Foto: http://www.portalodm.com.br |
“A desigualdade segue sendo um problema muito grave no Brasil”. Ela é “muito superior à de qualquer país desenvolvido” e, com exceção da África do Sul, é a maior “entre economias com o mercado interno dinâmico”, informa Alexandre de Freitas Barbosa à IHU On-Line. Coordenador da pesquisa “O Brasil real: A desigualdade para além dos indicadores”, encomendada pela organização europeia Christian Aid, e realizada por um conjunto de pesquisadores do Centro Brasileiro de Análise de Planejamento – Cebrap,
o economista reconhece a efetividade das políticas públicas
desenvolvidas pelo governo brasileiro nos últimos dez anos, mas adverte
que o “fim da miséria é apenas o início. A próxima agenda é a do
desenvolvimento com combate à desigualdade, e para isso a transferência
de renda via Bolsa Família é insuficiente”. Para ele,
slogans utilizados pela mídia e pelo governo, tais como “ascensão da
nova classe média”, “país rico é país sem pobre”, “o Brasil vai virar
uma potência desenvolvida”, acabam contribuindo para ofuscar a agenda do
desenvolvimento da desigualdade.
Ao analisar os dados dos indicadores e confrontá-los com a realidade brasileira, Barbosa
assinala que “a desigualdade caiu mais nas regiões ricas, nos estados
de maior renda per capita, da região Sudeste e da região Sul”. Para ele,
esses dados refletem a estrutura do mercado de trabalho e o aumento do
salário mínimo. Já nas regiões Norte e Nordeste, a queda da desigualdade está atrelada aos programas de distribuição de renda.

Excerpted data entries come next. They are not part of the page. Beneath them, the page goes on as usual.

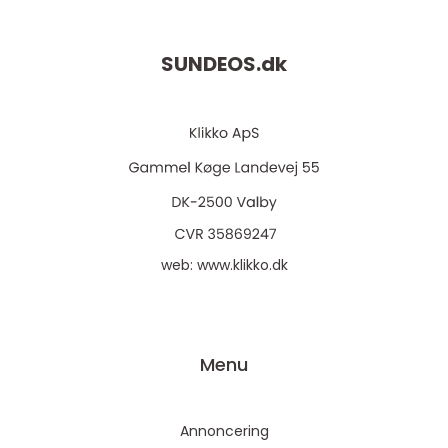
SUNDEOS.
dk
web:
www.klikko.dk
Menu
Annoncering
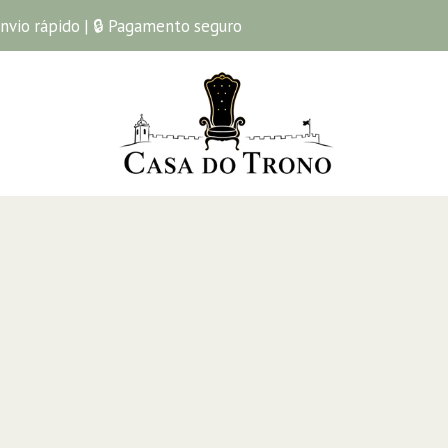
Envio rápido | 🔒 Pagamento seguro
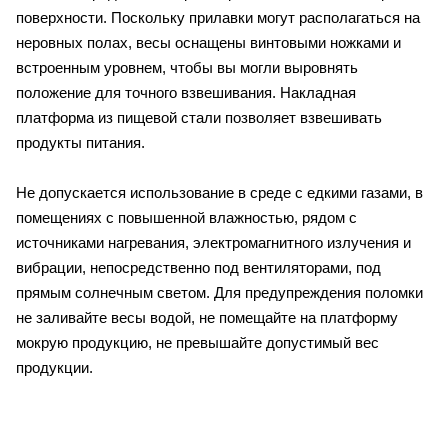
поверхности. Поскольку прилавки могут располагаться на
неровных полах, весы оснащены винтовыми ножками и
встроенным уровнем, чтобы вы могли выровнять
положение для точного взвешивания. Накладная
платформа из пищевой стали позволяет взвешивать
продукты питания.
Не допускается использование в среде с едкими газами, в
помещениях с повышенной влажностью, рядом с
источниками нагревания, электромагнитного излучения и
вибрации, непосредственно под вентиляторами, под
прямым солнечным светом. Для предупреждения поломки
не заливайте весы водой, не помещайте на платформу
мокрую продукцию, не превышайте допустимый вес
продукции.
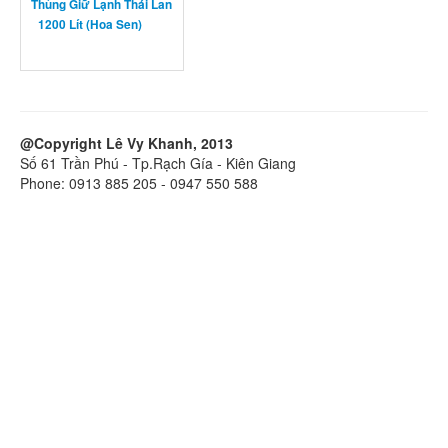
Thùng Giữ Lạnh Thái Lan
1200 Lít (Hoa Sen)
@Copyright Lê Vy Khanh, 2013
Số 61 Trần Phú - Tp.Rạch Gía - Kiên Giang
Phone: 0913 885 205 - 0947 550 588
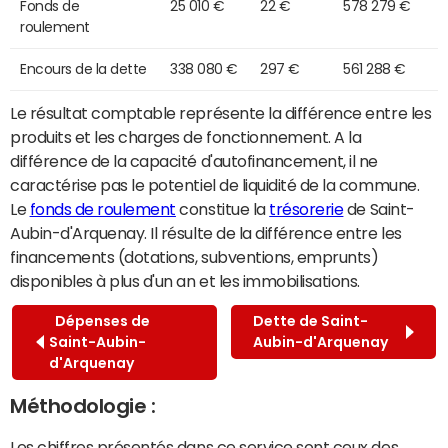
Fonds de
25 010 €
22 €
578 279 €
roulement
Encours de la dette
338 080 €
297 €
561 288 €
Le résultat comptable représente la différence entre les
produits et les charges de fonctionnement. A la
différence de la capacité d'autofinancement, il ne
caractérise pas le potentiel de liquidité de la commune.
Le
fonds de roulement
constitue la
trésorerie
de Saint-
Aubin-d'Arquenay. Il résulte de la différence entre les
financements (dotations, subventions, emprunts)
disponibles à plus d'un an et les immobilisations.
Dépenses de
Dette de Saint-
Saint-Aubin-
Aubin-d'Arquenay
d'Arquenay
Méthodologie :
Les chiffres présentés dans ce service sont ceux des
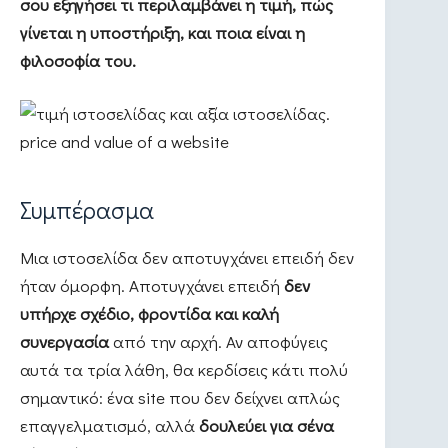
σου εξηγήσει τι περιλαμβάνει η τιμή, πώς
γίνεται η υποστήριξη, και ποια είναι η
φιλοσοφία του.
Συμπέρασμα
Μια ιστοσελίδα δεν αποτυγχάνει επειδή δεν
ήταν όμορφη. Αποτυγχάνει επειδή
δεν
υπήρχε σχέδιο, φροντίδα και καλή
συνεργασία
από την αρχή. Αν αποφύγεις
αυτά τα τρία λάθη, θα κερδίσεις κάτι πολύ
σημαντικό: ένα site που δεν δείχνει απλώς
επαγγελματισμό, αλλά
δουλεύει για σένα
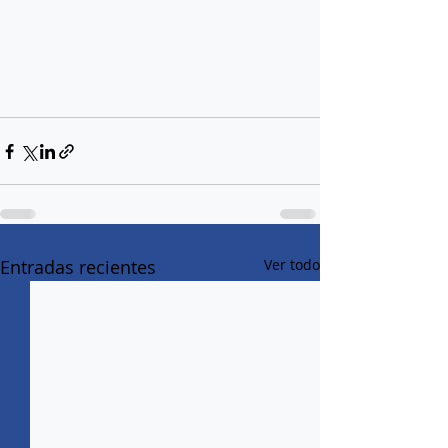
Entradas recientes
Ver todo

“Como nessas regiões os segmentos mais pobres não necessariamente
recebem o salário mínimo e, sim, as transferências de renda num montante
que, diríamos, é bem inferior àqueles que recebem um salário mínimo ou
daquelas transferências corrigidas pelo salário mínimo (...), percebemos
que nesses estados houve uma queda importante da pobreza. Refiro-me
especificamente à pobreza medida pelo critério de renda, mas a queda da
desigualdade não foi tão expressiva”, menciona na entrevista a seguir,
concedida por e-mail.
Alexandre de Freitas Barbosa
é graduado em Ciências Econômicas pela Universidade Estadual de
Campinas – Unicamp, mestre em História Econômica pela Universidade de
São Paulo – USP, e doutor em Economia Aplicada pela Unicamp. É professor
e pesquisador de História Econômica do Instituto de Estudos Brasileiros
– IEB da USP e participa da Direção da Associação Brasileira de Estudos
do Trabalho – ABET.
Confira a entrevista.
IHU On-Line – Os indicadores demonstram redução da pobreza no
país, aumento na renda, melhores condições de vida e aumento dos
índices de emprego. Quais diferenças aponta entre os dados apresentados
pelos indicadores e a realidade social brasileira?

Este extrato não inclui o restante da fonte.